Light Me Up

sitting pretty

One consequence of being a semi-professional crafty person is that friends will occasionally give you random things and say, “Can you make a craft out of this?”  Such was the case with a plain lampshade that My Chic Life garden expert (and my sister-in-law!) Katie handed me a while back.  All it took was some pretty ribbon, glue, and tape to breathe new life into an old lampshade that might have gone into the trash or a garage sale pile under other circumstances.

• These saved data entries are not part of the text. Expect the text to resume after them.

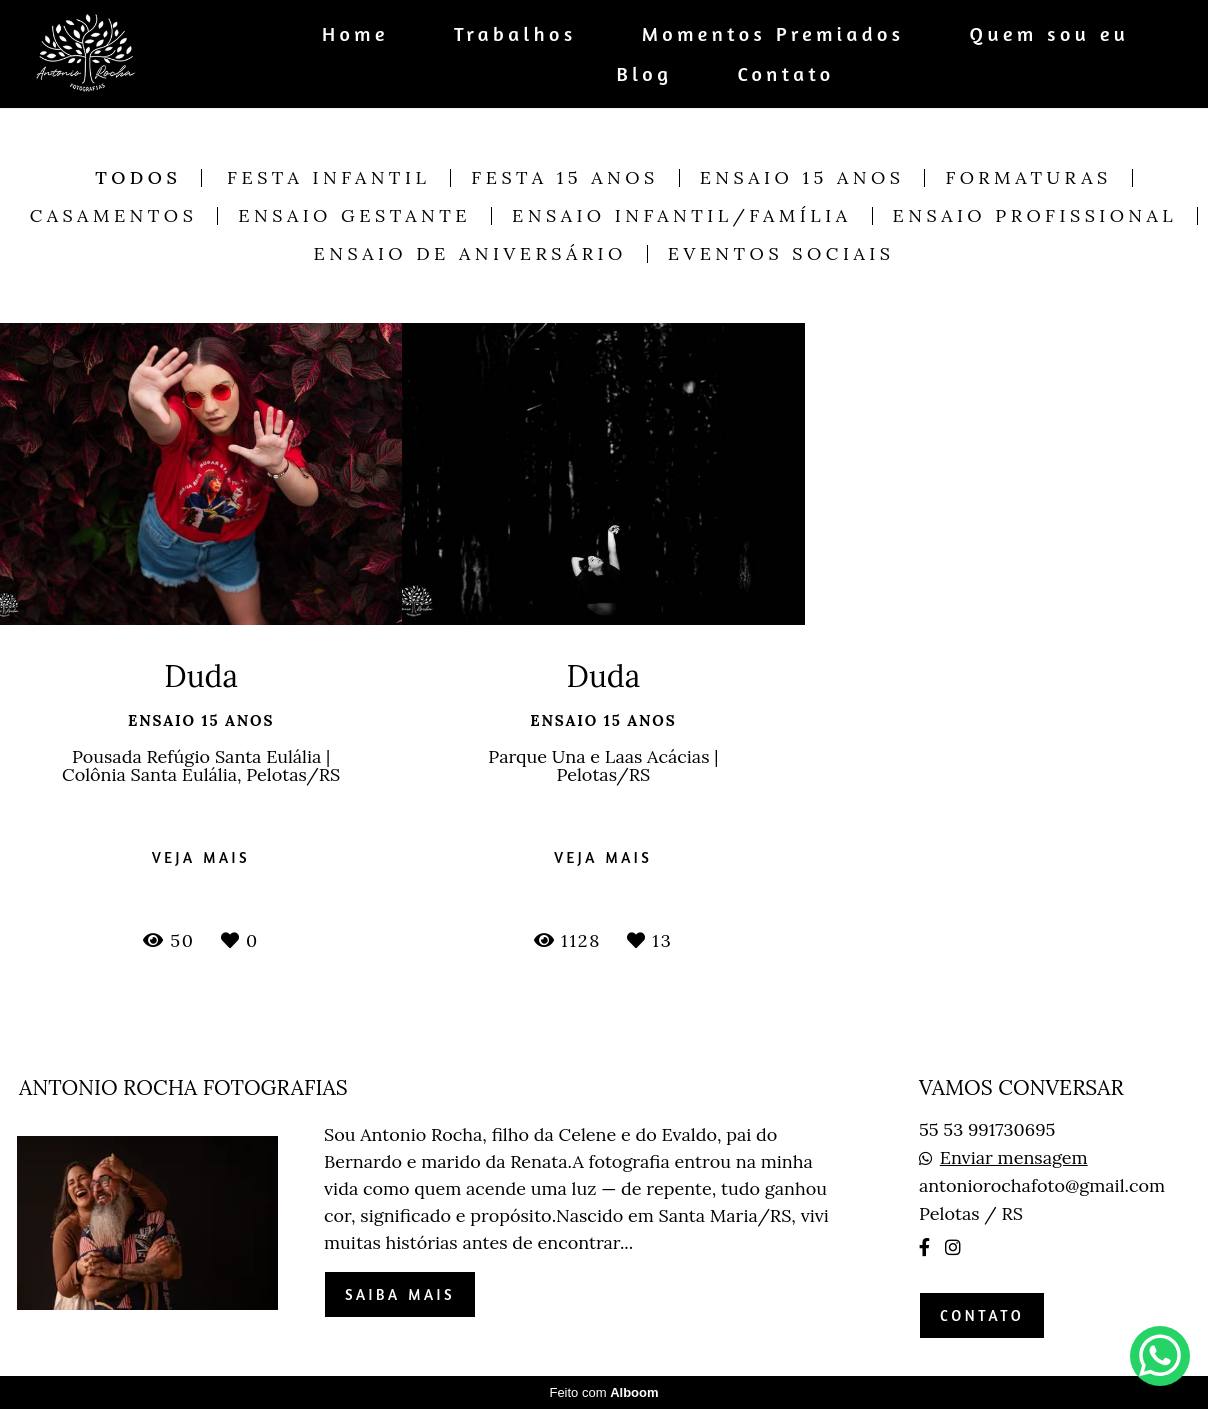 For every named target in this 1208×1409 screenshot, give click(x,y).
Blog (645, 73)
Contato (785, 73)
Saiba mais (400, 1294)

Here’s how I did it!

What you need:
a lampshade (preferable with straight sides)
liquid stitch or fabric glue
permanent adhesive glue tape (such as UGlu, available at Joann’s)
sharp scissors

Before you begin: I used sheer ribbons of various widths for my lampshade — if you use regular ribbon, take into consideration that it might not let as much light shine through.

raw materials

1. Gather all the ribbons you’re going to use and measure out the lengths you’ll need — be sure to leave a little extra, it’s easy to trim off excess but frustrating to come up with too short a piece.

tapes n' tapes

2. Cut a half-inch wide piece of tape and apply it along the seam of the shade.

getting started

3. Press the ribbon about halfway across the tape, making sure it’s perpendicular to the top of the shade, and carefully start to wrap around.   The first piece you lay down is important–you don’t want part of the ribbon hanging over the edge of the shade or everything looking crooked.  Every four or five inches, drop a thin line of glue/liquid stitch down to anchor the ribbon … less is more!  You don’t want huge blobs of glue bleeding through the fabric.

wrap it up

4. When you’ve gone all the way around the shade and are back at the seam, trim the remaining ribbon so that it fits nicely onto the remaining tape without much overlap.

a tale of two ribbons

5. Repeat this process as needed, using various widths and colors of ribbon.  I found it helpful to do the first two ribbons at the top and then the two ribbons at the bottom, so that I could keep things nice and symmetrical.  Just work slowly and keep everything nice and even, making sure to use glue sparingly but strategically.

seamy side

6. Once the shade has been covered with ribbons, you’ll be left with some raw edges at the seam.  If your lamp is going into a corner, you might not care so much about that.  But if you want it to look semi-professional, just cut a length of ribbon and fix it over the seam.  Wait a bit for the glue to dry and there you go! A beautiful lampshade to replace your old one!